Let’s consider the scenario where you have a real estate agent. The first guardrail you can think of for this is to prevent the agent from answering anything that’s not related to its main purpose. Of course, you can also prompt your agent to not ever talk about the meaning of life, but these are deterministic creatures, so we may need a bit more rigor. What if we add a lightweight check to make sure that the user’s query is relevant to the agent’s context? This could be a very fast and lightweight LLM model checking for the chat history, and identifying if it should deny the request. If this guardrail is triggered, we can quickly return a response (possibly hardcoded, like how ChatGPT says that it can’t help with certain stuff) without wasting resources for the main agent response.

In general, we have two types of guardrails: code-based and AI-based guardrails. Examples of code-based tools that you can use to create guardrails are data structure validation through schemas or regex checks. These are very cheap to execute and they help prevent anything that’s potentially problematic for your main agent. I find these types of checks useful if my agent requires a structured input, that which you can validate each property easily with a tool like Pydantic, and then pass in to the agent. AI-based guardrails, on the other hand, are more expensive, similar to the query relevancy example I gave before. These AI-based guardrails are necessary if you would like to understand if there’s an obscure malicious intent in the input, or if you need to hint the agent to use certain tools from its toolset. It’s important to use AI-based guardrails with caution in production as they’ll slow down the time to first output token (time to make TTFOT a metric?), affecting user experience.

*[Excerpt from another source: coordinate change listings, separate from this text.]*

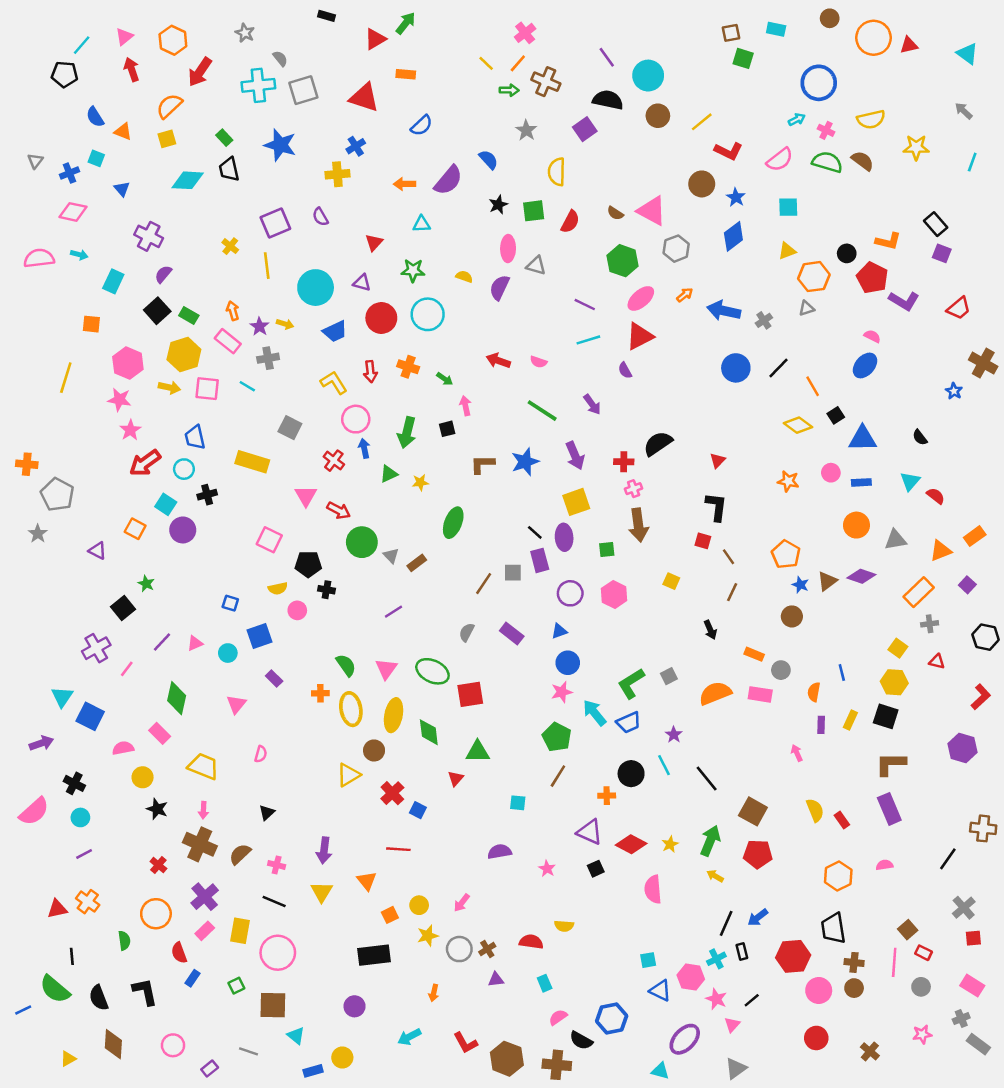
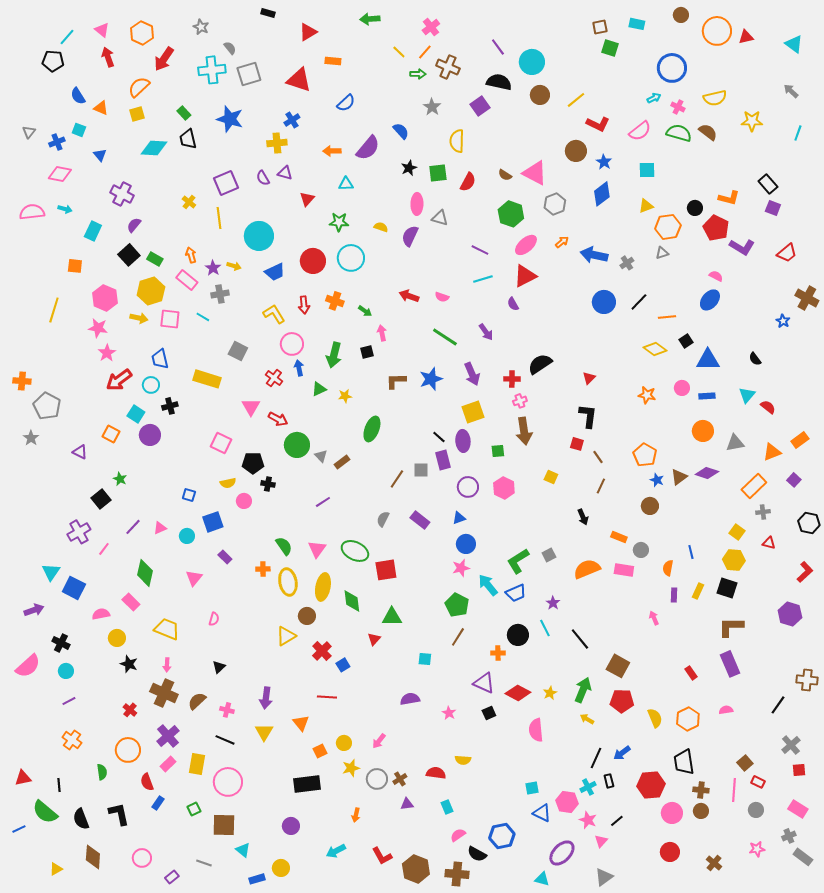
green arrow: (406, 23) -> (370, 19), moved, turned -132
pink triangle: (124, 37) -> (102, 30), turned -42
purple triangle: (362, 283) -> (285, 173), moved
orange line: (813, 386) -> (667, 317), turned -66
blue square: (418, 810) -> (343, 665), turned 32
yellow semicircle: (815, 810) -> (655, 718), moved
red triangle: (57, 909) -> (23, 778), moved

There’s a less popular way of using guardrails too that I like to have in my agents. Let’s say you are building an appointment agent. When do we confirm an appointment? Should we just let the agent handle it? Or should we check for acceptance using a smaller model, and enhance the input from the user with the correct appointment date/time, and then feed it into the agent? In my experience, in ambiguous situations like appointment scheduling that includes discussing multiple options, it’s crucial to first find out the exact details of the approval/acceptance from the user, which helps improve evals significantly.

I believe that as we build more complex agents, we will be needing to reduce complexity by implementing complex but lightweight guardrails, thus, making the agent more robust without necessarily causing prompt creep.